In case you didn't hear, during the past 4-5 days BlackBerry Ltd. (formerly known as Research in Motion, or RIM) has announced that they (1) have generated a $1 billion loss (!) in the last fiscal quarter alone; (2) plan to lay off 4,500 "staffers" (35% of the company's employees); (3) will become private again if the intended $9/share stock buy-out by a Canadian hedge fund Fairfax Financial goes through.
So, after allowing a healthy company (modest $300 million volume in 2002-2003; respectable and still okay $3 billion before the introduction of the iPhone in 2007) to get unmanageably huge ($20 billion in 2011), the mastodon got crushed under its own weight.
Well, first of all: Dah! I thought it was obvious to everyone that sleek iPhones will keep pushing BlackBerries into the proverbial corner - when you stop being "the cutting edge," you can only go this far on the price incentives. In fact, not only iPhones, but also Google's Androids and Microsoft's Windows Phones surpassed BlackBerry's devices in their service capacities.
I do have some questions, though, regarding the etiology of this grand failure.
How did the company get so stagnated in less than 30 years since it was formed and mere 14 years since it introduced its first email pager? Where were all those Ivy-League graduates who were hired to manage innovations, operations, marketing, finance and human resources? Where were the $700/hour consultants and public accountants? What did they do with all those expensive Business Analytics and Performance Indicators organized into pretty dashboards? Why didn't they regroup, contract, reinvent, restructure?
I'll tell you where and why? The dumb asses, greedily preoccupied with the value of their personal stock options, were staring at the market ticker instead.
When a company grows with an exponentially increasing speed, like cancer, the sensible management by capable people becomes impossible, simply because their supply is too short. To fill the gaps, a trivial approach is adopted, i.e. hiring according to the laundry list of garden-variety requirements. Unfortunately, conceptual thinking and understanding of fundamental principles cannot be substituted by expensive diplomas, high test scores, and flowery resumes.
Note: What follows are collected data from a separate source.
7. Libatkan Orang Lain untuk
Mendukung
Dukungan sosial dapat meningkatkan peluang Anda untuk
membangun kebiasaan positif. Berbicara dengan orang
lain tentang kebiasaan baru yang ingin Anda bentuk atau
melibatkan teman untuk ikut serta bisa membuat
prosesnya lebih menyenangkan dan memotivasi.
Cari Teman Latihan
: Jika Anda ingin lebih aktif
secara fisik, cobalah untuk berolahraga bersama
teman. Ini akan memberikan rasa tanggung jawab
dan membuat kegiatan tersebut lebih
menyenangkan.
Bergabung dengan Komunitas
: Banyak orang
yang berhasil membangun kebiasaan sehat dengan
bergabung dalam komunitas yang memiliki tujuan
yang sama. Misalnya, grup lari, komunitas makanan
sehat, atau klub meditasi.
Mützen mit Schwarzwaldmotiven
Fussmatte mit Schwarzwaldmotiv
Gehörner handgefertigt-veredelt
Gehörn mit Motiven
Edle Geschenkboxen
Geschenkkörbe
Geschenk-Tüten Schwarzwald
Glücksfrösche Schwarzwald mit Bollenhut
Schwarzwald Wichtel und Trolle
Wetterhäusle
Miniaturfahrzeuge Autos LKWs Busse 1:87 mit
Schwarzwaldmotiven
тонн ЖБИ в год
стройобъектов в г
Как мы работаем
If you go the standard route, all you get is a bunch of highly-presentable empty suits with steely eyes, strong voices, unsubstantiated self-confidence, and not a single original thought in their heads. Thus, the entrepreneurial brilliance that made the company possible in the first place completely disappears.
Real business is not a multiple-choice test or a text-book case study. It's far too dynamic and complicated to be approached with basic school techniques, no matter how ivy the school is. And the world doesn't slow down for a creature too big to coordinate its own movements. There are unproven theories that giant dinosaurs, such as Stegosaurus, had a "second brain" - an additional nervous center responsible for the movement of their hind legs and tails. Makes sense to me, because an ogre with no brain power at all, is not able to coordinate any of his movements; let alone quickly react to changes around it.
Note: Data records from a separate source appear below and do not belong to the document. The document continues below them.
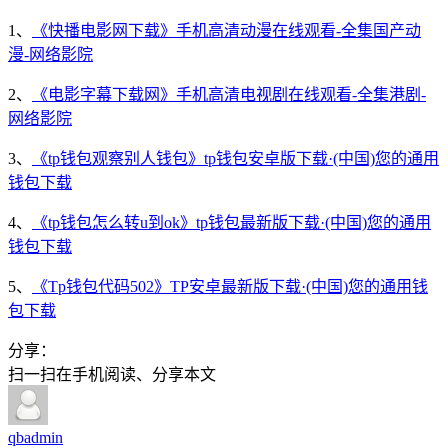
1、
《快播电影网下载》手机高清动漫在线观看-全集国产动
漫-网络影院
2、
《电影字幕下载网》手机高清电视剧在线观看-全集港剧-
网络影院
3、
《tp钱包观察别人钱包》tp钱包安卓版下载·(中国)您的通用
钱包下载
4、
《tp钱包怎么转u到ok》tp钱包最新版下载·(中国)您的通用
钱包下载
5、
《Tp钱包代码502》TP安卓最新版下载·(中国)您的通用钱
包下载
分享：
扫一扫在手机阅读、分享本文
qbadmin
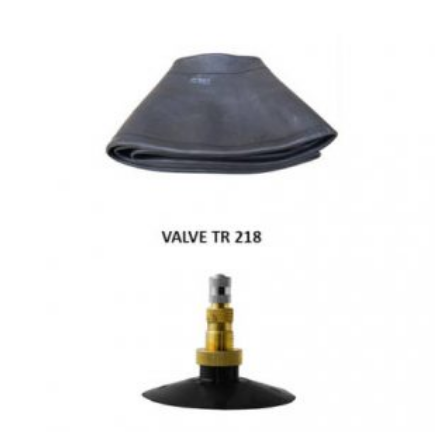
Poids lourd
Jantes
Gardiennage
Mécanique rapide
Contact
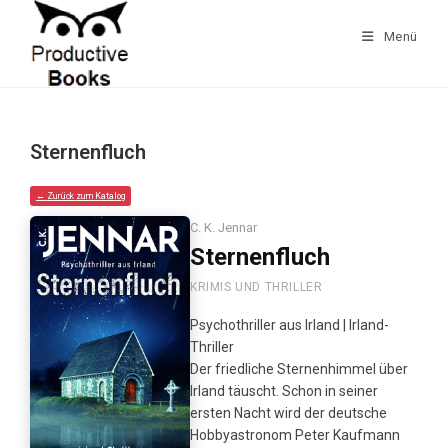
Zum
Inhalt
Menü
springen
Sternenfluch
← Zurück zum Katalog
C. K. Jennar
Sternenfluch
KRIMIS UND THRILLER
Psychothriller aus Irland | Irland-
Thriller
Der friedliche Sternenhimmel über
Irland täuscht. Schon in seiner
ersten Nacht wird der deutsche
Hobbyastronom Peter Kaufmann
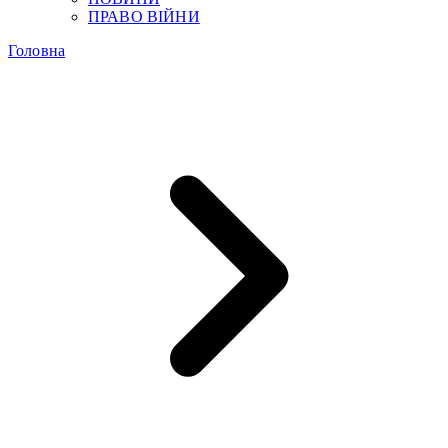
ПРАВО ВІЙНИ
Головна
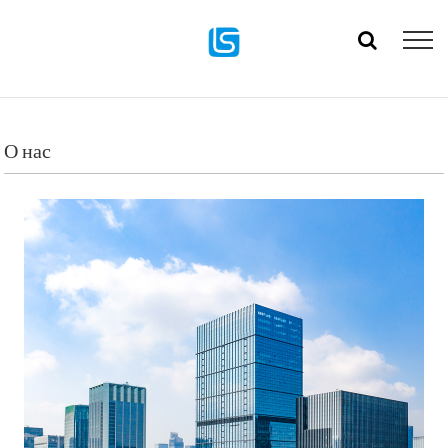
О нас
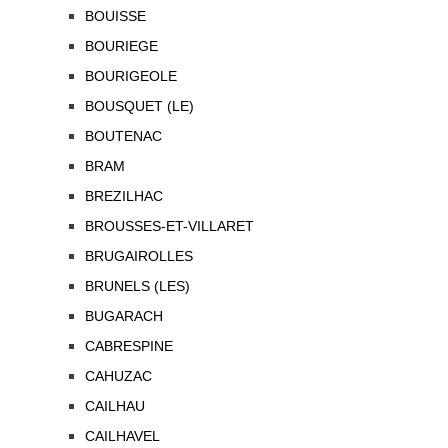
BOUISSE
BOURIEGE
BOURIGEOLE
BOUSQUET (LE)
BOUTENAC
BRAM
BREZILHAC
BROUSSES-ET-VILLARET
BRUGAIROLLES
BRUNELS (LES)
BUGARACH
CABRESPINE
CAHUZAC
CAILHAU
CAILHAVEL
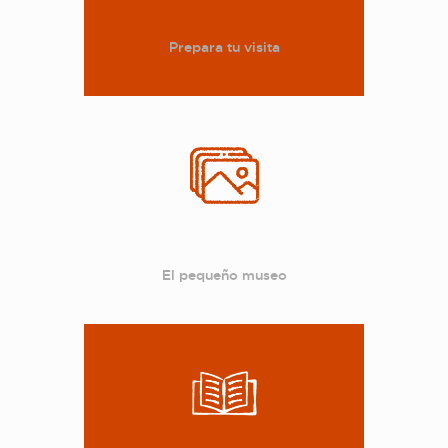
Prepara tu visita
THE MUSEUM
EXHIBITION AND
COLLECTIONS
CENTRO DE
DOCUMENTACIÓN
El pequeño museo
SERVICES
ENGLISH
Even more important question for me personally is why wouldn't people let this diseased monster die its very natural, evolutionary death of being stomped out by the stronger competitors? Why pour almost $5 billion into this carcass? Has Fairfax Financial been bribed by the Canadian government into preventing even larger job losses? Did US Treasury, so keen on protecting the stock-market investors, participate in this scheme as well? Unless the hedge fund is seating on some miraculous technological break-through, politics is the only explanation I can come up with for this waste of money.
Maybe if BlackBerry were let to die, the other members of the dinosaur herd would've taken notice and treated their gigantism with some surgical partitioning. Maybe they would've even stopped hiring according to the bullshit diploma-ranking and personal connections and started looking for the real spark of an intellect in their management. Alas, we probably will never know.